As placas tectônicas sob Porto Alegre vão se abrir e fechar, e depois se abrir e fechar e se contorcer, em 12 de março, na Arena, e 8 de abril, no Beira-Rio, na segunda e na quarta rodada da chave, fazendo com que o Rio Grande do Sul vivencie, talvez, sua experiência etílico-desportiva-cultural mais extrema desde que Brizola agarrou uma garrucha e desbravou os subterrâneos de Porto Alegre para debrear o golpe contra João Goulart. Hoje existe uma estátua de Leonel Brizola com dedo em riste ao lado do Palácio Piratini, casa do governo gaúcho, mas o bronze ereto recortado na paisagem, sabem outros monumentos, não garante legalidade e nem sanidade.
Mas tergiverso (pois assim se comportam os que esperam o Gre-Nal: falando sobre o tempo e outras revoluções). Em notas mais objetivas, em 13 de agosto de 2008 o argentino Andrés D’Alessandro estreava pelo Inter, justamente em um clássico Gre-Nal, válido pela Copa Sul-Americana. A história nos confidencia que foi o último encontro clássico em fase eliminatória por alguma instância acima do Gauchão. E agora D’Alessandro provavelmente estará em campo no primeiro clássico gaúcho da história da Libertadores, carregando na carcaça de 38 lustrosas primaveras praticamente um ciclo inteiro de Gre-Nal. Quase tudo que é possível escrever sobre o clássico nos últimos doze anos está impresso no seu indisfarçável e inquieto chassi de grilo.
E, na noite de quarta, mais uma vez como vidente e protagonista, desenhou a jogada que anteviu o abismo — o diabo entende mais de cozinha por saber misturar uns temperos –, saracoteando de um lado para outro e convidando Paolo Guerrero para sentar à mesa. D’Alessandro acabou expulso, pois ele é um homem e suas circunstâncias, como provavelmente tenta explicar, de forma amorosa, o folião que saiu na última sexta-feira para comprar um guaraná e apenas hoje volta pra casa, um pouco manco e com olhar vazio — e sem o guaraná. Tudo já era véspera: colorados e gremistas ganiam de êxtase e pavor pela noite de Porto Alegre. Depois daquilo, como no último Gre-Nal, o Internacional de Chacho Coudet fez uma bela partida com um jogador a menos.
E, como nos últimos muitos Gre-Nais, os colorados vão desafiar um Grêmio que vive um momento histórico superior. Como nos últimos todos clássicos, Grêmio e Inter vão disputar algo que às vezes até remete a um evento esportivo.

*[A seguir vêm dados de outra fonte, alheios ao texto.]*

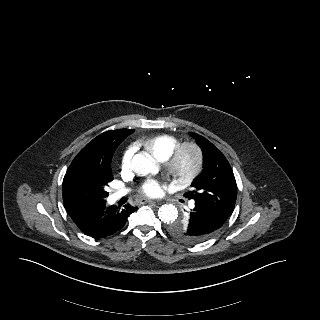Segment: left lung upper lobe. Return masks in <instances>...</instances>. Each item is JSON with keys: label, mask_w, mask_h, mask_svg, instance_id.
Masks as SVG:
<instances>
[{"label": "left lung upper lobe", "mask_w": 320, "mask_h": 320, "mask_svg": "<svg viewBox=\"0 0 320 320\" xmlns=\"http://www.w3.org/2000/svg\"><path fill=\"white\" fill-rule=\"evenodd\" d=\"M203 152V170L191 184L193 190L185 193L188 199L217 214L229 218L233 212L237 185L231 166L222 152L199 134L191 133ZM188 218L178 219L169 225V232L186 243L199 242L190 234Z\"/></svg>", "instance_id": "obj_1"}]
</instances>
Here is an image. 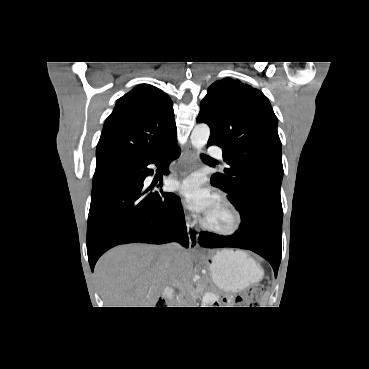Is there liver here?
<instances>
[{
  "label": "liver",
  "instance_id": "1",
  "mask_svg": "<svg viewBox=\"0 0 369 369\" xmlns=\"http://www.w3.org/2000/svg\"><path fill=\"white\" fill-rule=\"evenodd\" d=\"M165 247L128 244L104 254L94 272L105 307H155L165 287L186 284L191 255L180 248L168 257Z\"/></svg>",
  "mask_w": 369,
  "mask_h": 369
}]
</instances>
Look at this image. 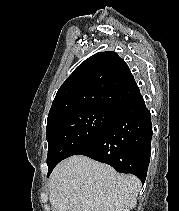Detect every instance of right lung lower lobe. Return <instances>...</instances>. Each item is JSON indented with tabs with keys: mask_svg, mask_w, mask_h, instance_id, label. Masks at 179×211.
I'll return each mask as SVG.
<instances>
[{
	"mask_svg": "<svg viewBox=\"0 0 179 211\" xmlns=\"http://www.w3.org/2000/svg\"><path fill=\"white\" fill-rule=\"evenodd\" d=\"M151 114L140 91L116 110L103 132L74 155L109 164L144 184L151 155ZM50 175V174H49Z\"/></svg>",
	"mask_w": 179,
	"mask_h": 211,
	"instance_id": "right-lung-lower-lobe-1",
	"label": "right lung lower lobe"
}]
</instances>
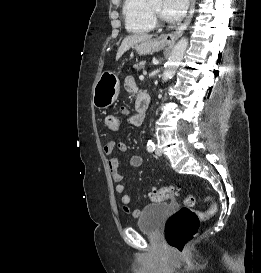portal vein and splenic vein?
Returning a JSON list of instances; mask_svg holds the SVG:
<instances>
[{"instance_id": "1", "label": "portal vein and splenic vein", "mask_w": 261, "mask_h": 273, "mask_svg": "<svg viewBox=\"0 0 261 273\" xmlns=\"http://www.w3.org/2000/svg\"><path fill=\"white\" fill-rule=\"evenodd\" d=\"M139 79H140V80H143V79H144V76H143V75H141V76L139 77Z\"/></svg>"}]
</instances>
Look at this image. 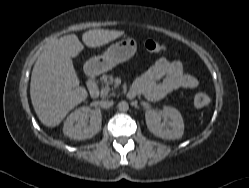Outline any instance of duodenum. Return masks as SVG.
I'll list each match as a JSON object with an SVG mask.
<instances>
[{"instance_id": "410a0bca", "label": "duodenum", "mask_w": 249, "mask_h": 188, "mask_svg": "<svg viewBox=\"0 0 249 188\" xmlns=\"http://www.w3.org/2000/svg\"><path fill=\"white\" fill-rule=\"evenodd\" d=\"M86 80L89 88V94L92 99H97L100 95V91L97 85V73L95 70L88 69L86 71ZM132 96H136L138 91L135 88L130 90Z\"/></svg>"}]
</instances>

É mais um encontro inevitável e aterrorizante entre aqueles que muito se conhecem, e talvez a maior parte do continente não entenda, assim, de primeira, quando os capitães se estapearem no momento de sortear o lado do campo, ou quando um torcedor for flagrado em desespero, quase lacrimejando na arquibancada, porque seu time cedeu um lateral na metade do campo.